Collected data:
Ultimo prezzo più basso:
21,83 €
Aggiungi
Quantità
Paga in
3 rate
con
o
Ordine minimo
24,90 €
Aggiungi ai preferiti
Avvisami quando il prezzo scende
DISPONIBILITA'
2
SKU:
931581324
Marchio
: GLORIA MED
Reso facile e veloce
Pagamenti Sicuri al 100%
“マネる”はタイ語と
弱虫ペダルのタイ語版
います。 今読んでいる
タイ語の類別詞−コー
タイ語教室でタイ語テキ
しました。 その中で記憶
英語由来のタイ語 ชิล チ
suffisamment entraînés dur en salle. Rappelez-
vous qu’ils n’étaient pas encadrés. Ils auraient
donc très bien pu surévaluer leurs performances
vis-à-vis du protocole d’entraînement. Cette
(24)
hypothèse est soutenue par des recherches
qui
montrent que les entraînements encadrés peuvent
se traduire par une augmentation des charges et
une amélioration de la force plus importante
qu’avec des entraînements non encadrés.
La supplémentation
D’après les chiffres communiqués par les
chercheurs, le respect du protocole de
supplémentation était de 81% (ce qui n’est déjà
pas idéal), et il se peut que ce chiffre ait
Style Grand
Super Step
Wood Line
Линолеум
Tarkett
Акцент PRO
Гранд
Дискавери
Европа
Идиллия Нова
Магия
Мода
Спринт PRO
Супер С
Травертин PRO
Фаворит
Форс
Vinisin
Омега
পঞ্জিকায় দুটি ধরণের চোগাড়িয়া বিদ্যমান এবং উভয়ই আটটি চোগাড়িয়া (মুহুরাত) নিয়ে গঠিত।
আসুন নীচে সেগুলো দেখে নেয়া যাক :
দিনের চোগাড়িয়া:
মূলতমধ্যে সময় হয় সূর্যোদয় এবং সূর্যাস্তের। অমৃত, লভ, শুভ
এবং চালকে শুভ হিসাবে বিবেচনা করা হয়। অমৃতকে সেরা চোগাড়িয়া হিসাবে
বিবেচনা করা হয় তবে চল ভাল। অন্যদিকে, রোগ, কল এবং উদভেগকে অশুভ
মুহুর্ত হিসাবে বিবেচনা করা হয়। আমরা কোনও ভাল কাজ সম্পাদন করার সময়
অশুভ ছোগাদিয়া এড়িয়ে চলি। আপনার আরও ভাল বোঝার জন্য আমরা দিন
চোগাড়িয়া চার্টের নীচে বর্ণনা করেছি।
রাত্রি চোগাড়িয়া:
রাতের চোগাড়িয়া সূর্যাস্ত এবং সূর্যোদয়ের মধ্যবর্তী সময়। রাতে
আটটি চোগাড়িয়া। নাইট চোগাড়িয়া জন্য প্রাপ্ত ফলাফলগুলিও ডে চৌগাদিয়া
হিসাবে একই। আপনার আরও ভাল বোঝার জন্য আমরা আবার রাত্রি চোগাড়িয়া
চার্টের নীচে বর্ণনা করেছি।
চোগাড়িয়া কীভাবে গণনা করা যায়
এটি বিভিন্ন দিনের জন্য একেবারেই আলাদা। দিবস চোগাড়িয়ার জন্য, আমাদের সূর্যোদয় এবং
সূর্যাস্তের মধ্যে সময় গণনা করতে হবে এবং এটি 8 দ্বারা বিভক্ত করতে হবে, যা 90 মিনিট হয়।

**EXERCISE REQUIREMENTS:** Please report how many lines of the entries above contain the string "entraînements". Reply with only the number.

**RESPONSE:** 2